**WORK INSTRUCTIONS:**
State, as a number alone, how many lines of the data contain the string "Humane".

**RECORDS FOR THIS TASK:**
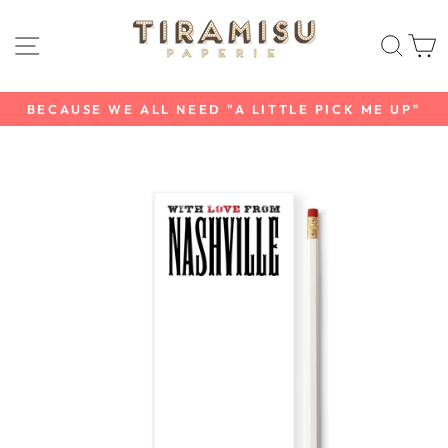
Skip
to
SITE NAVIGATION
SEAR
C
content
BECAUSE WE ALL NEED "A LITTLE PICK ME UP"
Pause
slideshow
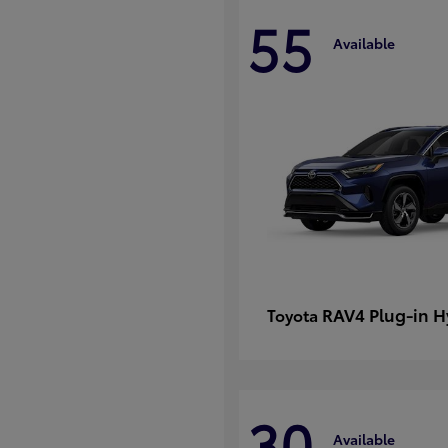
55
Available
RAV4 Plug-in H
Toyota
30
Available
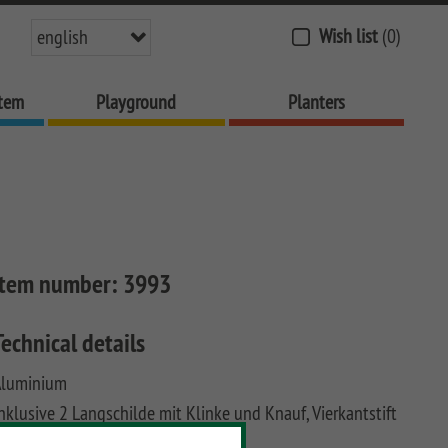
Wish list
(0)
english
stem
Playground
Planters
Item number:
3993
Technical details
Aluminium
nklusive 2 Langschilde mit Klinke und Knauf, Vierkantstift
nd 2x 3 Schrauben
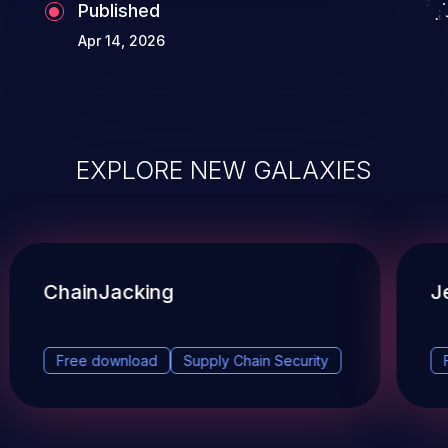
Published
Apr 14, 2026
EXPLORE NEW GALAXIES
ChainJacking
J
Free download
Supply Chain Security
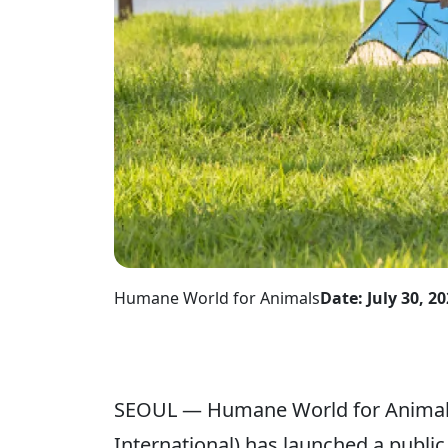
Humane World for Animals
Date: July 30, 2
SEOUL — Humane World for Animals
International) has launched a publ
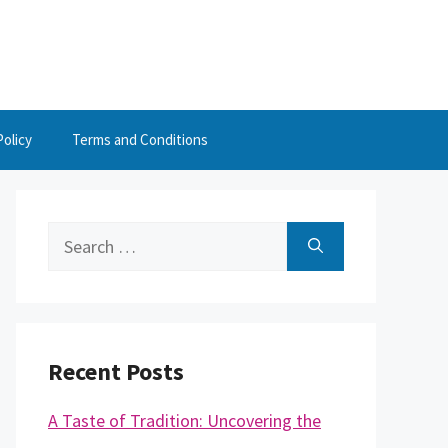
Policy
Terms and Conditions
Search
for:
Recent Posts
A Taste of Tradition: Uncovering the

--

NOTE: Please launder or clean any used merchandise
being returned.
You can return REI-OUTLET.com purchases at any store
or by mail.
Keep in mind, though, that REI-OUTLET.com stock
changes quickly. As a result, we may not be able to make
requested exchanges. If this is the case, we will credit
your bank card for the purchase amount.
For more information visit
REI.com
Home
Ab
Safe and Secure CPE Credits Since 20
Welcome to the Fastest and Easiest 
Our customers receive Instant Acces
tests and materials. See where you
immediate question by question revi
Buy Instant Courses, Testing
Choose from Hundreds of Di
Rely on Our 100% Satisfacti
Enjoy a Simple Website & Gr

==

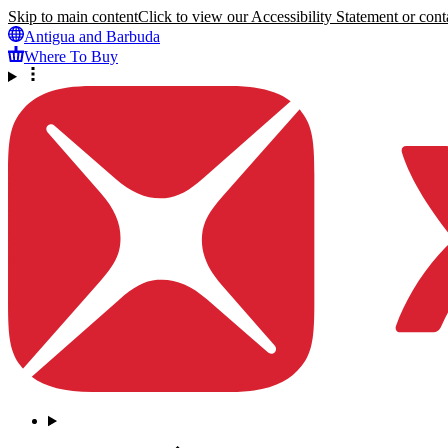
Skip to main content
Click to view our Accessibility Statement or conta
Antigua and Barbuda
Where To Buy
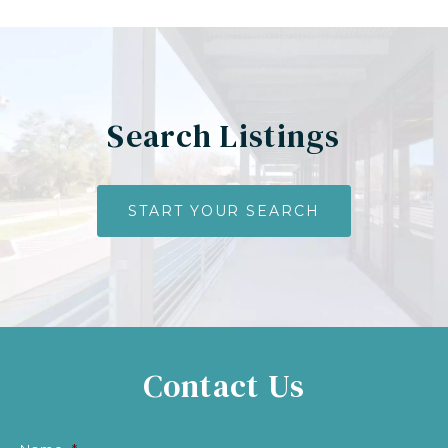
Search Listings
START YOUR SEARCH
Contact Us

**RESULT:**
2